Su pelo brillaba como brillan los fuegos fatuos en los pantanos de los pueblos de las películas de terror.

* * *

Lo primero que sucedió fue que el parpadeo amarillento se detuvo y desapareció. En su lugar, dos caras ocuparon la pantalla. La cara de la derecha era la de un hombre; la de la izquierda era la de una mujer con cara de hombre, o con cara de mujer muy maltratada por la vida. Para cualquiera que no hubiera pasado bajo tierra los cuatro últimos días, la cara del hombre resultaba tan familiar como la de cualquier actor realmente famoso. Nadie en la sala dudó un segundo de a quién pertenecía. La cara de la mujer se parecía a la cara de Glenn Close en ciertos momentos especialmente crueles de Daños y perjuicios, y pertenecía a una —para mí; no para el noventa por ciento de la gente que había a mi alrededor— completa desconocida. Las dos caras estaban detenidas en sendas expresiones de tensión extrema, de concentración autista, de abrumada responsabilidad: caras de saber que lo que estás haciendo es lo más importante que has hecho en tu vida y que, además, ya no tiene vuelta atrás. El cuello de la camisa del hombre era amarillo, y estaba lleno de manchas de sudor; una mata de vello rojizo asomaba por entre sus botones desabrochados. Tanto el cuello como el nacimiento del pecho de la mujer estaban desnudos: una carne blanca y firme, joven todavía, surcada por unas finísimas cicatrices pixeladas que parecían dispuestas allí de acuerdo a un patrón estético bien definido. Había hélices y medias lunas, y puntas de flecha, y anillos, y rectángulos quebrados. Resultaba tan evidente que ella misma se había hecho esas cicatrices, que mirarlas era imaginarse a la mujer con un punzón en la mano y con los dientes apretados.

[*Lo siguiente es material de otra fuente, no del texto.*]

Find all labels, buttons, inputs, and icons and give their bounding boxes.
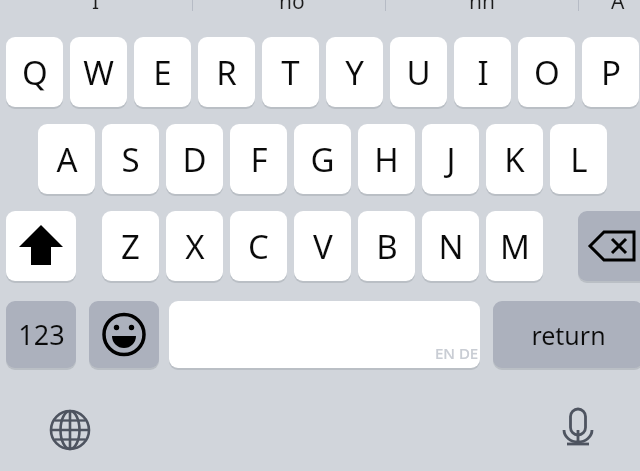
staticText: J	[446, 137, 456, 182]
button[interactable]: Space	[169, 301, 480, 368]
staticText: B	[376, 224, 398, 269]
button[interactable]: P	[582, 37, 639, 107]
staticText: V	[313, 224, 333, 269]
button[interactable]: I	[454, 37, 511, 107]
button[interactable]: A	[38, 124, 95, 194]
staticText: F	[250, 137, 268, 182]
staticText: I	[477, 50, 489, 95]
staticText: P	[601, 50, 621, 95]
button[interactable]: J	[422, 124, 479, 194]
staticText: 123	[18, 316, 65, 353]
button[interactable]: V	[294, 211, 351, 281]
button[interactable]: N	[422, 211, 479, 281]
button[interactable]: Q	[6, 37, 63, 107]
staticText: K	[504, 137, 525, 182]
staticText: EN DE	[435, 343, 479, 363]
staticText: X	[185, 224, 205, 269]
staticText: G	[310, 137, 335, 182]
button[interactable]: O	[518, 37, 575, 107]
staticText: A	[56, 137, 78, 182]
button[interactable]: F	[230, 124, 287, 194]
staticText: Q	[22, 50, 48, 95]
staticText: return	[531, 318, 606, 352]
staticText: no	[279, 0, 305, 9]
button[interactable]: 123	[6, 301, 76, 368]
staticText: N	[438, 224, 464, 269]
button[interactable]: R	[198, 37, 255, 107]
staticText: T	[281, 50, 300, 95]
staticText: W	[83, 50, 114, 95]
button[interactable]: Shift	[6, 211, 76, 281]
button[interactable]: return	[493, 301, 640, 368]
button[interactable]: EN DE	[435, 343, 479, 363]
button[interactable]: C	[230, 211, 287, 281]
staticText: O	[534, 50, 560, 95]
staticText: A	[611, 0, 625, 9]
button[interactable]: Y	[326, 37, 383, 107]
staticText: M	[500, 224, 530, 269]
button[interactable]: Z	[102, 211, 159, 281]
button[interactable]: M	[486, 211, 543, 281]
button[interactable]: L	[550, 124, 607, 194]
staticText: nn	[469, 0, 495, 9]
staticText: U	[406, 50, 431, 95]
staticText: L	[570, 137, 588, 182]
button[interactable]: H	[358, 124, 415, 194]
staticText: Z	[121, 224, 140, 269]
button[interactable]: G	[294, 124, 351, 194]
button[interactable]: T	[262, 37, 319, 107]
button[interactable]: K	[486, 124, 543, 194]
staticText: Y	[345, 50, 364, 95]
button[interactable]: D	[166, 124, 223, 194]
button[interactable]: X	[166, 211, 223, 281]
staticText: S	[121, 137, 140, 182]
staticText: R	[216, 50, 237, 95]
button[interactable]: W	[70, 37, 127, 107]
button[interactable]: Emoji	[89, 301, 159, 368]
button[interactable]: Dictation	[546, 396, 610, 460]
staticText: D	[182, 137, 207, 182]
staticText: E	[153, 50, 172, 95]
button[interactable]: S	[102, 124, 159, 194]
staticText: I	[92, 0, 100, 9]
button[interactable]: E	[134, 37, 191, 107]
staticText: C	[248, 224, 269, 269]
button[interactable]: B	[358, 211, 415, 281]
button[interactable]: Backspace	[578, 211, 640, 281]
button[interactable]: Switch keyboard language	[38, 398, 102, 462]
staticText: H	[374, 137, 399, 182]
button[interactable]: U	[390, 37, 447, 107]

—Lo que vais a ver ahora no lo ha visto nadie todavía —dijo entonces una voz femenina, amplificada y distorsionada por una megafonía muy deficiente—. Esto es exclusiva mundial. Pasado mañana nadie hablará de otra cosa, pero hoy vosotros lo vais a ver antes que nadie. ¿Estáis listos?

Nadie respondió a la absurda pregunta, pero un sordo murmullo de tono mayoritariamente femenino nació y murió en la sala en menos de cinco segundos. Apenas pude distinguir su rostro al contraluz de la pantalla, pero me pareció que la mujer que había hablado era una de las lesbianas de brazos nudosos que habían estado rondando por la galería de Southwark el vienes anterior. Recordé la tarjeta identificativa de profesora de la OAA que la mujer lucía aquella tarde en su americana, y comencé a pensar que acaso aquel incómodo tufillo de misterio de campamento de verano que desprendía todo cuanto envolvía el acto —las tarjetas de invitación, el secretismo, el maromo negro en la puerta de la Academia— sí estuviera justificado. Que acaso sí estuviéramos a punto de ver algo gordo de verdad en aquella pantalla.

—De acuerdo, pues. Pero recordad: esto no puede salir de aquí. Hasta el domingo, vosotros no habéis visto nada. Confiamos en vosotros.

La mujer se bajó del estrado y fue a sentarse en la primera fila de butacas. Fiona deshizo su postura del loto y acercó sus labios a mi oreja, pero no llegó a decirme nada. Sus pies plantados en el suelo me parecieron una forma tan buena como cualquier otra de amarrarse a la realidad. Un nuevo chasquido se escuchó sobre nuestras cabezas, y entonces la imagen se puso en marcha, las dos caras cobraron vida y tras ellas apareció el interior inconfundible de un avión de pasajeros.

Creo que no tardé más de quince segundos en comprender lo que estaba viendo.